Il s’agirait de permettre au collectif de travail de réfléchir à des améliorations. Aujourd’hui, les travailleurs sont pris dans un tourbillon de reporting et de performance, ils n’ont pas le temps de réfléchir à leur travail. Il faut créer en entreprise des espaces de discussions pour développer la qualité de vie au travail, qui est intimement lié à la question des retraites. Aujourd’hui, à 61 ans, la moitié des ouvriers et employés sont hors emploi car ils n’ont pas pu tenir. C’est un problème de conditions et de soutenabilité du travail. À 35 ans, certains ouvriers sont déjà usés. Il faut développer une politique de conditions de travail qui passe par les salariés. Avant les ordonnances de 2018, 66 % des salariés avaient un représentant de proximité. Désormais, seuls 17 % en ont un. C’est un désastre pour la prise en compte des conditions de travail et des difficultés rencontrées par les salariés.

Vous avez montré que quand le travail perd son sens, le risque d’absences est accru. Cette perte de sens entre-t-elle dans le champ de la pénibilité ?

Dans les années 2000, dans le cadre du Conseil d’orientation des retraites, il y avait un consensus syndical et patronal sur le fait de prendre en compte la pénibilité physique, puisque la pénibilité psychique est difficile à objectiver. Il n’y a pas de tableaux des maladies professionnelles psychiques. Ce consensus devient difficile à tenir : on s’aperçoit que la pénibilité psychique aboutit à des maladies graves et contribue aux maladies professionnelles comme les troubles musculo-squelettiques. La santé mentale est entrée dans le paysage de la recherche épidémiologique et en entreprise. Nos travaux montrent que la question du sens au travail joue un rôle très important, aussi bien pour la santé psychique que pour le risque dépressif, l’absentéisme pour maladie et pour la soutenabilité du travail. L’usure mentale est aussi grave que celle liée à la pénibilité physique : on ne peut pas hiérarchiser. Mais dans les faits, seule la pénibilité physique est reconnue. Nous sommes donc dans une impasse. En outre, les maladies professionnelles psychiques sont reconnues au compte-gouttes, de même que les accidents de travail pour burn-out. Quant à la compensation pour la retraite, il n’en est même pas question.

La pénibilité soulève une question d’accès au droit, particulièrement pour les femmes.
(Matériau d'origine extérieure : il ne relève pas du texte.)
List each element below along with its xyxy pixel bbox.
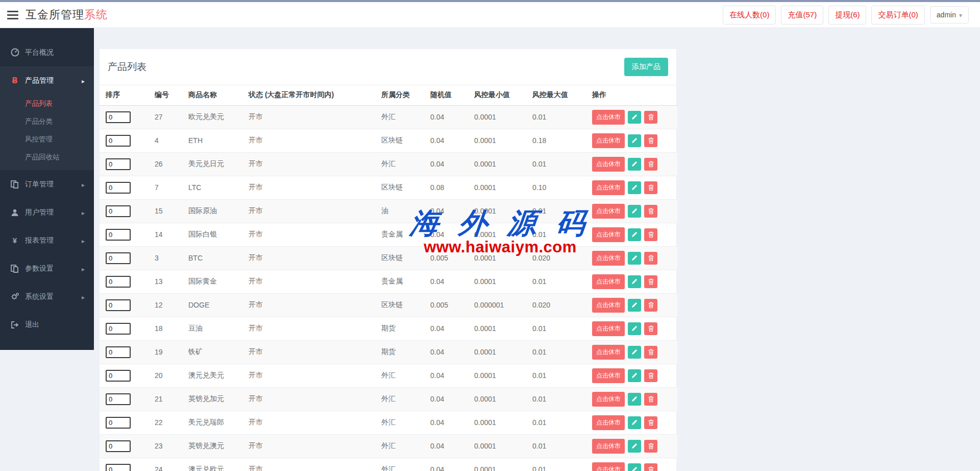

Pourquoi le compte de prévention n’est-il pas utilisé par ceux et celles pour qui il a été conçu ?

Les salariés exposés doivent espérer que leurs employeurs déclarent leur exposition, mais la plupart ne sont même pas informés qu’ils ont des droits ! Le fait d’avoir un syndicat ou un CHSCT était favorable à l’accès au droit. Pour les femmes, à exposition identique, la reconnaissance est moindre (lire ci-après). Le système est défavorable aux femmes, mais ça ne veut pas dire qu’il est favorable aux hommes.